[EXTRACTED RECORDS]
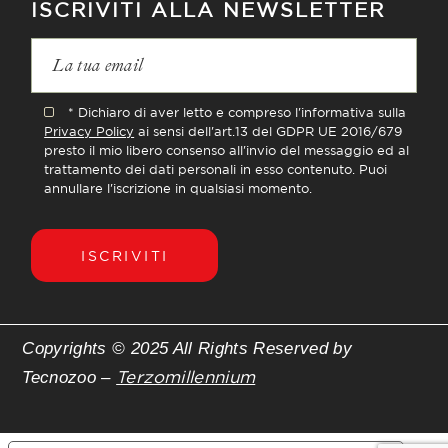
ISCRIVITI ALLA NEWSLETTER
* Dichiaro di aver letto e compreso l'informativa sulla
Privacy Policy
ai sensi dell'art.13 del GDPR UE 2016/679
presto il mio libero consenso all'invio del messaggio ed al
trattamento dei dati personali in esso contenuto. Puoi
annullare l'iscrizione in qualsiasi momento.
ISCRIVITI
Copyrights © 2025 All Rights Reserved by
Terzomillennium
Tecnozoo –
--
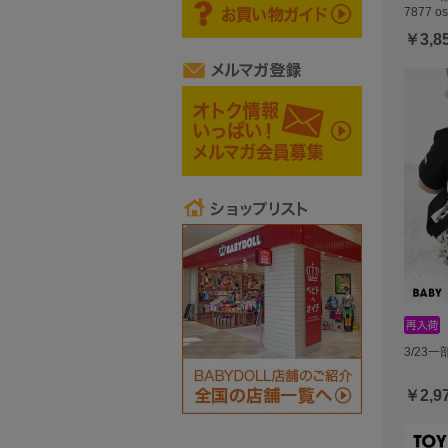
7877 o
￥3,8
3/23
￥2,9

[TASK OBJECTIVE] Within the entries, find all lines that contain "ISCRIVITI" and copy each one.

[EXERCISE RESPONSE]
ISCRIVITI ALLA NEWSLETTER
ISCRIVITI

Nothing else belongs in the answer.